On l'a vu: l'homme divorce presque toujours pour convoler à de nouvelles noces. Il est rare au contraire que la femme divorce pour se remarier; au moins, au moment même de la rupture de son premier contrat, on peut affirmer qu'elle ne songe presque jamais au remariage. Un peu de temps, elle demeure comme étourdie de la chute qu'elle a faite.

Je voudrais complaire aux féministes et leur dire: Il n'y a que des motifs nobles et désintéressés dans la décision qui porte beaucoup de femmes à demander le divorce contre leurs maris. J'étais persuadé, pour mon compte, qu'elles pensent à sauvegarder d'abord les intérêts de leurs enfants. On m'a répondu, et l'unanimité des témoignages est déconcertante:

—Sans doute, la femme que son mari ruine songe à ses enfants, mais elle pense d'abord à elle-même. Par-dessus tout, elle redoute la misère pour la vieillesse.

Rappelez-vous l'intensité de l'instinct maternel chez la femme, et—au lieu de vous offenser de cette découverte—vous répéterez avec moi: «Comme il faut qu'elle soit à plaindre!»

On touche à chaque instant le mensonge de cette prétendue égalité des sexes, que l'article 230 a proclamée. Et tout d'abord dans la procédure. Elle se montre, dans l'occasion, bien moins galante que le Code. Elle crée à la femme une situation très inférieure entre le moment où l'on a demandé le divorce et la minute où le divorce est prononcé. Pendant cette période, l'homme habite où il lui plaît. Il peut, à sa fantaisie, changer de domicile, c'est-à-dire qu'il est bien malaisé à la femme de surveiller sa conduite, de savoir si, pour se consoler, il a attendu le moment où le Tribunal lui en aurait rendu la liberté.

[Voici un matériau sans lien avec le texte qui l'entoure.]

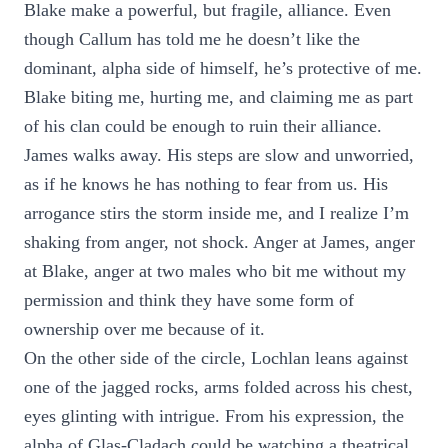
Blake make a powerful, but fragile, alliance. Even
though Callum has told me he doesn’t like the
dominant, alpha side of himself, he’s protective of me.
Blake biting me, hurting me, and claiming me as part
of his clan could be enough to ruin their alliance.
James walks away. His steps are slow and unworried,
as if he knows he has nothing to fear from us. His
arrogance stirs the storm inside me, and I realize I’m
shaking from anger, not shock. Anger at James, anger
at Blake, anger at two males who bit me without my
permission and think they have some form of
ownership over me because of it.
On the other side of the circle, Lochlan leans against
one of the jagged rocks, arms folded across his chest,
eyes glinting with intrigue. From his expression, the
alpha of Glas-Cladach could be watching a theatrical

La femme, au contraire, est obligée de garder le domicile qui lui a été assigné par ordonnance, et ce, sous la menace d'une pénalité assez grave. Si elle quitte cette résidence particulière sans avoir obtenu la permission du juge des référés, sa pension alimentaire est suspendue. Sans doute, elle n'est pas déchue du droit de solliciter le divorce, mais, pour avancée qu'elle soit dans son instance, elle perd toute la procédure qu'elle a faite (article 241). On a voulu que l'homme pût la surveiller pendant toute la durée de cette procédure, quand bien même elle aurait été la victime et lui le tourmenteur.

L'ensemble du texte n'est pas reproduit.